::: Data for processing
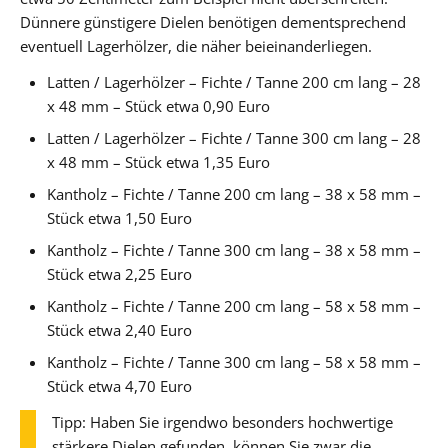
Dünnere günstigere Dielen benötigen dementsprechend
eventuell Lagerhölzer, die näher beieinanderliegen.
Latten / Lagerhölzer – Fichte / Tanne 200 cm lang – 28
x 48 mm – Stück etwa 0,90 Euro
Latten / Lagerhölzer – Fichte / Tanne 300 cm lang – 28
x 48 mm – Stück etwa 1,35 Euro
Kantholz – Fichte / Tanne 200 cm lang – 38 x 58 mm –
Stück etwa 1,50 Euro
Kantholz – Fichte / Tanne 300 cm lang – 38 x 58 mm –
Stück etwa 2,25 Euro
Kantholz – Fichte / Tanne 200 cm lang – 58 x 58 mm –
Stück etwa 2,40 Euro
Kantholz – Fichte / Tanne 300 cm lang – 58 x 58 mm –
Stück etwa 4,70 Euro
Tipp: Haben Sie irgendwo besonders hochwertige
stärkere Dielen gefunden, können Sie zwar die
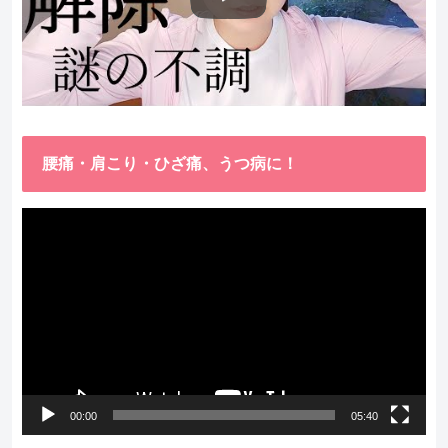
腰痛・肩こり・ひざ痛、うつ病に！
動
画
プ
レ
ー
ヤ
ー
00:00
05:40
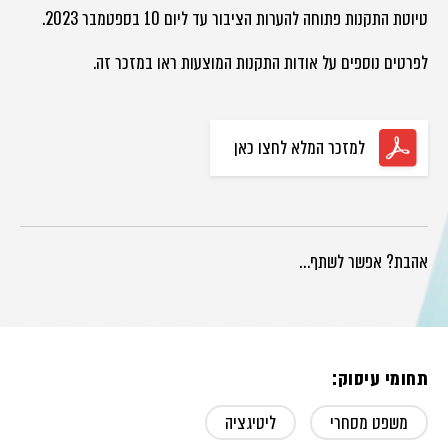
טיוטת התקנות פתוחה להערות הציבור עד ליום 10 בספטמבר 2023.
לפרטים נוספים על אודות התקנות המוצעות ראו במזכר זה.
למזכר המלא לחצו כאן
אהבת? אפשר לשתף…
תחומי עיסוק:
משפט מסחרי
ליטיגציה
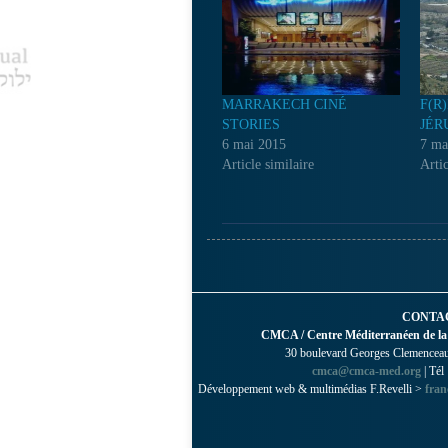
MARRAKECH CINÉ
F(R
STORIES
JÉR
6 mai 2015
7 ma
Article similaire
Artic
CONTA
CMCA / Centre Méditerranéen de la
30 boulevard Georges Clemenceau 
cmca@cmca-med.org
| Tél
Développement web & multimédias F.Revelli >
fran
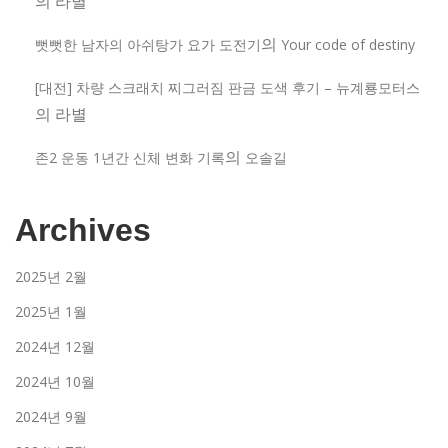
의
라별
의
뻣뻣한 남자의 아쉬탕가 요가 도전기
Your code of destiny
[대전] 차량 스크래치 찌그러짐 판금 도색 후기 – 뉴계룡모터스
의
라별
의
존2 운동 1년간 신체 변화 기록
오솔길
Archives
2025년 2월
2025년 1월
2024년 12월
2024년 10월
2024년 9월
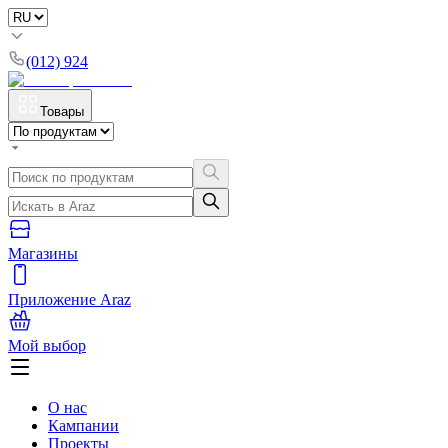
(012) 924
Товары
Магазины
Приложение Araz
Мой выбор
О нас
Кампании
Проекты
::::::
- _Task to complete_: Restate all entries exactly; pictures stay out.

- _Answer to this problem_:
Dünnere günstigere Dielen benötigen dementsprechend
eventuell Lagerhölzer, die näher beieinanderliegen.
Latten / Lagerhölzer – Fichte / Tanne 200 cm lang – 28
x 48 mm – Stück etwa 0,90 Euro
Latten / Lagerhölzer – Fichte / Tanne 300 cm lang – 28
x 48 mm – Stück etwa 1,35 Euro
Kantholz – Fichte / Tanne 200 cm lang – 38 x 58 mm –
Stück etwa 1,50 Euro
Kantholz – Fichte / Tanne 300 cm lang – 38 x 58 mm –
Stück etwa 2,25 Euro
Kantholz – Fichte / Tanne 200 cm lang – 58 x 58 mm –
Stück etwa 2,40 Euro
Kantholz – Fichte / Tanne 300 cm lang – 58 x 58 mm –
Stück etwa 4,70 Euro
Tipp: Haben Sie irgendwo besonders hochwertige
stärkere Dielen gefunden, können Sie zwar die
腰痛・肩こり・ひざ痛、うつ病に！
動
画
プ
レ
ー
ヤ
ー
00:00
05:40
טיוטת התקנות פתוחה להערות הציבור עד ליום 10 בספטמבר 2023.
לפרטים נוספים על אודות התקנות המוצעות ראו במזכר זה.
למזכר המלא לחצו כאן
אהבת? אפשר לשתף…
תחומי עיסוק:
משפט מסחרי
ליטיגציה
MARRAKECH CINÉ
F(R
STORIES
JÉR
6 mai 2015
7 ma
Article similaire
Artic
CONTA
CMCA / Centre Méditerranéen de la
30 boulevard Georges Clemenceau 
cmca@cmca-med.org
| Tél
Développement web & multimédias F.Revelli >
fran
의
라별
의
뻣뻣한 남자의 아쉬탕가 요가 도전기
Your code of destiny
[대전] 차량 스크래치 찌그러짐 판금 도색 후기 – 뉴계룡모터스
의
라별
의
존2 운동 1년간 신체 변화 기록
오솔길
Archives
2025년 2월
2025년 1월
2024년 12월
2024년 10월
2024년 9월
(012) 924
Товары
Магазины
Приложение Araz
Мой выбор
О нас
Кампании
Проекты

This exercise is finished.